-- Opening Marker --

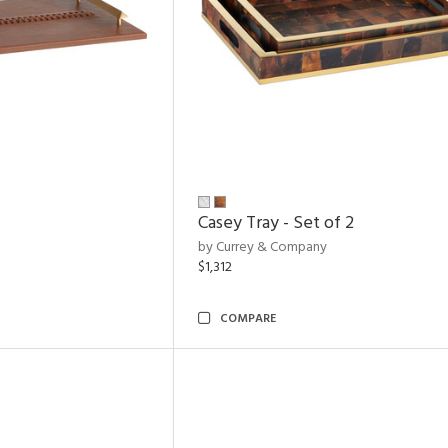
Casey Tray - Set of 2
by Currey & Company
$1,312
COMPARE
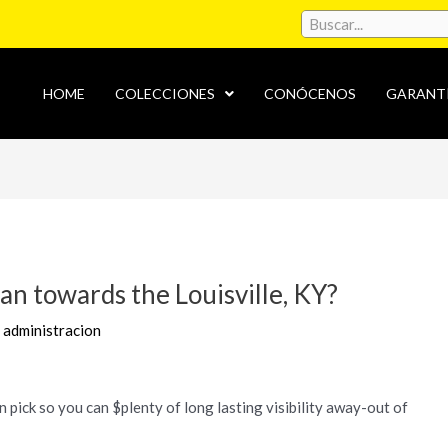
HOME
COLECCIONES
CONÓCENOS
GARANT
an towards the Louisville, KY?
r
administracion
in pick so you can $plenty of long lasting visibility away-out of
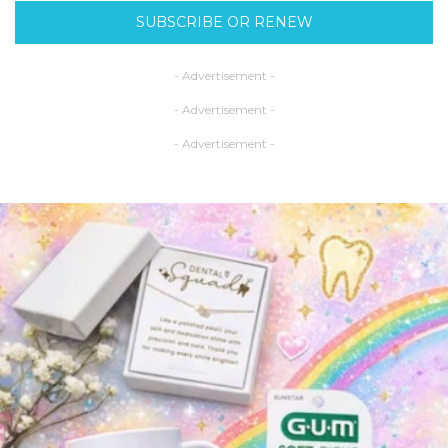
SUBSCRIBE OR RENEW
- Advertisement -
- Advertisement -
- Advertisement -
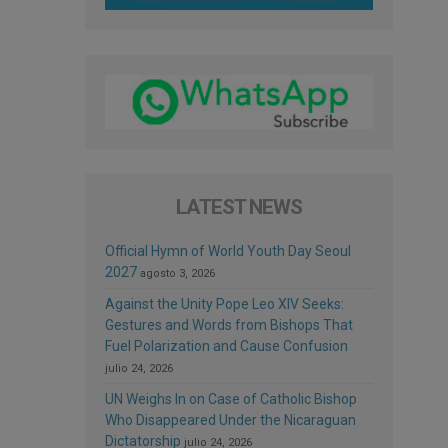
LATEST NEWS
Official Hymn of World Youth Day Seoul
2027
agosto 3, 2026
Against the Unity Pope Leo XIV Seeks:
Gestures and Words from Bishops That
Fuel Polarization and Cause Confusion
julio 24, 2026
UN Weighs In on Case of Catholic Bishop
Who Disappeared Under the Nicaraguan
Dictatorship
julio 24, 2026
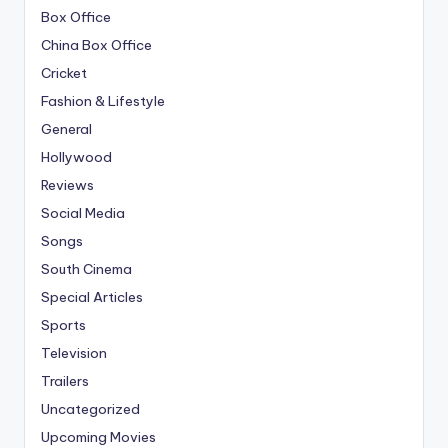
Box Office
China Box Office
Cricket
Fashion & Lifestyle
General
Hollywood
Reviews
Social Media
Songs
South Cinema
Special Articles
Sports
Television
Trailers
Uncategorized
Upcoming Movies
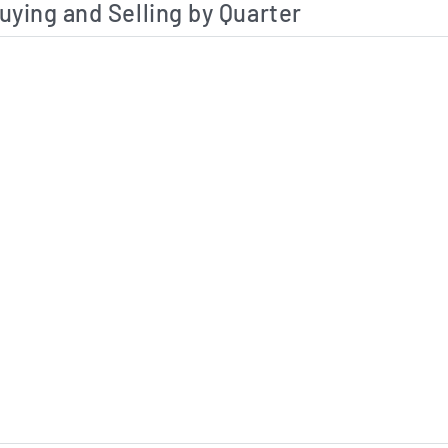
uying and Selling by Quarter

-- Closing Marker --

> Exercise goal
Nothing but the records, restated word for word and stripped of images, belongs in the answer.

> Solution to this exercise
Casey Tray - Set of 2
by Currey & Company
$1,312
COMPARE
HOME
COLECCIONES
CONÓCENOS
GARANT
an towards the Louisville, KY?
r
administracion
in pick so you can $plenty of long lasting visibility away-out of
SUBSCRIBE OR RENEW
- Advertisement -
- Advertisement -
- Advertisement -
LATEST NEWS
Official Hymn of World Youth Day Seoul
2027
agosto 3, 2026
Against the Unity Pope Leo XIV Seeks:
Gestures and Words from Bishops That
Fuel Polarization and Cause Confusion
julio 24, 2026
UN Weighs In on Case of Catholic Bishop
Who Disappeared Under the Nicaraguan
Dictatorship
julio 24, 2026
Box Office
China Box Office
Cricket
Fashion & Lifestyle
General
Hollywood
Reviews
Social Media
Songs
South Cinema
Special Articles
Sports
Television
Trailers
Uncategorized
Upcoming Movies
uying and Selling by Quarter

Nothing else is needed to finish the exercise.